1) ####\$---##\$---0+++
2) 0: The root node of a tree
3) #: the left child or grandchildren of root node 0, without right child
4) \$: the left child or grandchildren of root node 0, with a right child or subtree.
5) --- : represent right subtree of node \$
6) +++: represent right subtree of root node.

• Let's observe the sequence of preorder traveral
1) 0\$##\$###------+++
2) The symbols are the same.

• Maintain two pointers: ptrin, ptrpre
1) ptrpre: pointer to preorder sequence, always points to the next node that is about to be created.
2) ptrin: pointer to inorder sequence. When we keep pushing into stack, ptrin always points to the deepest left child of a subtree. When we keeping popping out nodes, ptrin points to nodes that has no right child, until it points to the root of the right subtree of a node that is just popped out from the stack.

• Maintain a stack
1) Similar with the stack in inorder traversal, it always stores the chain of left children in a subtree.
2) When pushing stack, we are traversing the chain of left children in a subtree, and we keeping creating new node and make it as the left child of the node at stack top.
3) When poping stack, we always pop out a node that has no right child, until we find a node that has right child (subtree).

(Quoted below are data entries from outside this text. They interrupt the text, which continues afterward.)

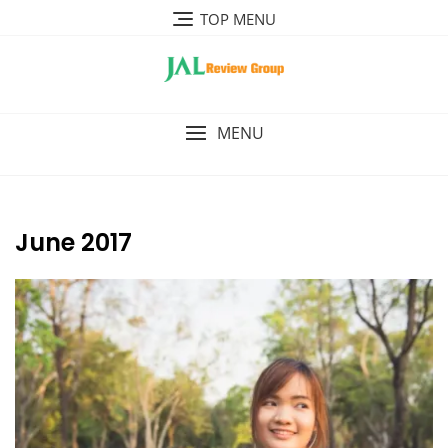
Skip
TOP MENU
to
content
MENU
June 2017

• Maintain a temp pointer, that always points to a node popped from stack, the last node that is popped out from the stack has right child (subtree). So the newly created node will be the right child of temp.

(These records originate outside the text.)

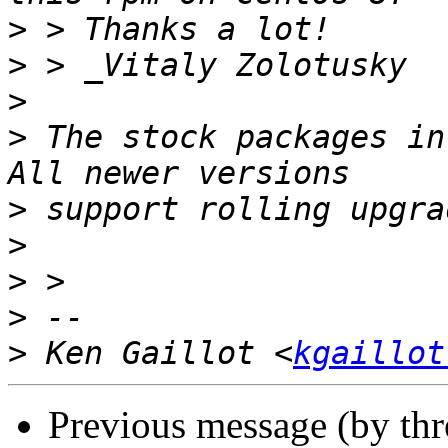
>
>
>
>
 The stock packages in
>
>
>
>
>
 Ken Gaillot <
kgaillot
Previous message (by th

• Procedures of my algorithm:
1) Create the root node of the entire tree, record the root node for the purpose of return. Push the root node into the stack.
2) While we has remaining node to create

(a) When we enter a new iteration, ptrin always points to the deepest left grandchild of a tree. So as long as we have not reached it, we can safely keep creating new left child (grandchild) for top node at stack. This actually creating the chain of left children for a tree, namely ###\$#\$0. The newly-created node will be pushed in the stack. So, next created node will be its left child.

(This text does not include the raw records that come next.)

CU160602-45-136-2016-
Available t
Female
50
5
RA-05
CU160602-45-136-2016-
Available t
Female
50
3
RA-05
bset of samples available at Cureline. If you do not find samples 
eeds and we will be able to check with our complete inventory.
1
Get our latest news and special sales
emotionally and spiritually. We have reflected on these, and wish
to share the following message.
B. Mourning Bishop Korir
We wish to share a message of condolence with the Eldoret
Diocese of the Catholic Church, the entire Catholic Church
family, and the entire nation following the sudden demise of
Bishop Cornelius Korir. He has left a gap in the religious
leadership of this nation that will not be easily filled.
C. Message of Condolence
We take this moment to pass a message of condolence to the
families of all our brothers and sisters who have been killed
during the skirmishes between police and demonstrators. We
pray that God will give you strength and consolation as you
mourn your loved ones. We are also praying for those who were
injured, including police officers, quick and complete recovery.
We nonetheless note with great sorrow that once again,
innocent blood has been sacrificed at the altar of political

(b) Now, after the previous step, we have reached the deepest left child of a tree. Remember inorder traveral, now we need to retreat from the deepest left child until we find the first node that has a right child or subtree. We use a temp pointer to record the node that has right child, than we create the right child for it. This is achievable, because ptrpre always points to the next node that will be created. In other word, now, the node pointed by ptrpre is the right child. This invariant is ensured by the characteristics of preorder traversal. Remember the symbol presentation: 0\$##\$###------+++. After we create the left children chain: 0\$##\$###, now the ptrpre points to the first -, which is the right child of the first node with right child (the second \$).
(c) Repeat step (a) and step (c) until we create all nodes.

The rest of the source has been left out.